In the records below, find the line containing "Corona verändert?" and the line containing "descobriram". Give again exactly those lines and every line between them, omitting the pictures.

Saved entries:
++++++++++++++++++++

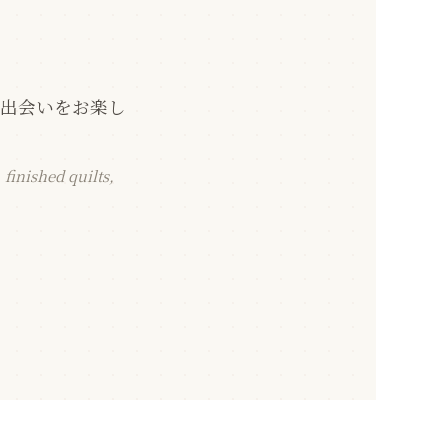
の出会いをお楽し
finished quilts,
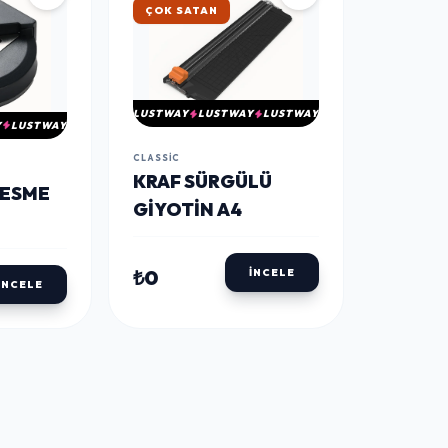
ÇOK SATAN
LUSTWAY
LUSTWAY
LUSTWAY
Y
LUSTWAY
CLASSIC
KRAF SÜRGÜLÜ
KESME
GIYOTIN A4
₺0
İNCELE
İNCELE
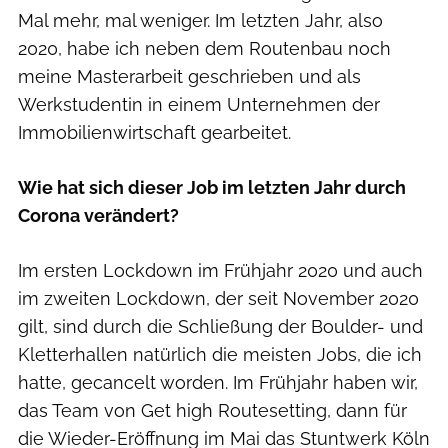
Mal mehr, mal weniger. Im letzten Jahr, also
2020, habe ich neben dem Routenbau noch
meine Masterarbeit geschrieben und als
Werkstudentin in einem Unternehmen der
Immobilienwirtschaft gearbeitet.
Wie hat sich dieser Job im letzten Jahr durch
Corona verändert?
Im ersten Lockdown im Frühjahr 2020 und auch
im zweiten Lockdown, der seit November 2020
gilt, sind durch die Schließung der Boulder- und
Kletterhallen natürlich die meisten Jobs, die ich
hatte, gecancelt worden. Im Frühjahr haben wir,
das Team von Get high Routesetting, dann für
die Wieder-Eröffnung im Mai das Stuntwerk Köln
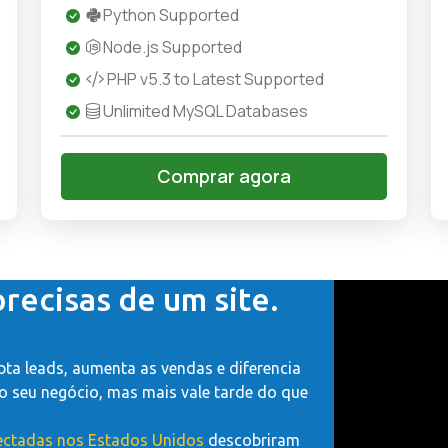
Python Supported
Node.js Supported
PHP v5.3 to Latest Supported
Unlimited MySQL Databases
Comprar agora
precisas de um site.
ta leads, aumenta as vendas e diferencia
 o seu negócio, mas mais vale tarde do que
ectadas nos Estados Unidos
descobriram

++++++++++++++++++++

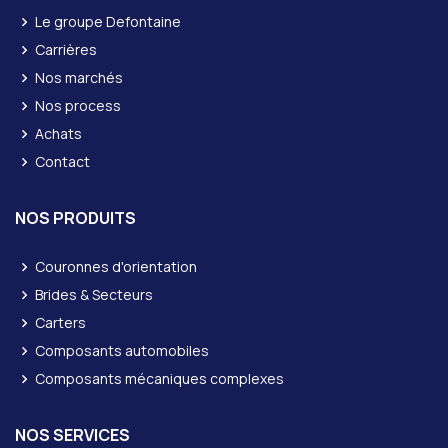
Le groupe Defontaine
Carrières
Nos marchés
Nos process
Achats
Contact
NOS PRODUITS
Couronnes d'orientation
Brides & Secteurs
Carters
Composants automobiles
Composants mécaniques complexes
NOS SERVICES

++++++++++++++++++++

Finished task
Corona verändert?
Im ersten Lockdown im Frühjahr 2020 und auch
im zweiten Lockdown, der seit November 2020
gilt, sind durch die Schließung der Boulder- und
Kletterhallen natürlich die meisten Jobs, die ich
hatte, gecancelt worden. Im Frühjahr haben wir,
das Team von Get high Routesetting, dann für
die Wieder-Eröffnung im Mai das Stuntwerk Köln
Python Supported
Node.js Supported
PHP v5.3 to Latest Supported
Unlimited MySQL Databases
Comprar agora
precisas de um site.
ta leads, aumenta as vendas e diferencia
 o seu negócio, mas mais vale tarde do que
ectadas nos Estados Unidos
descobriram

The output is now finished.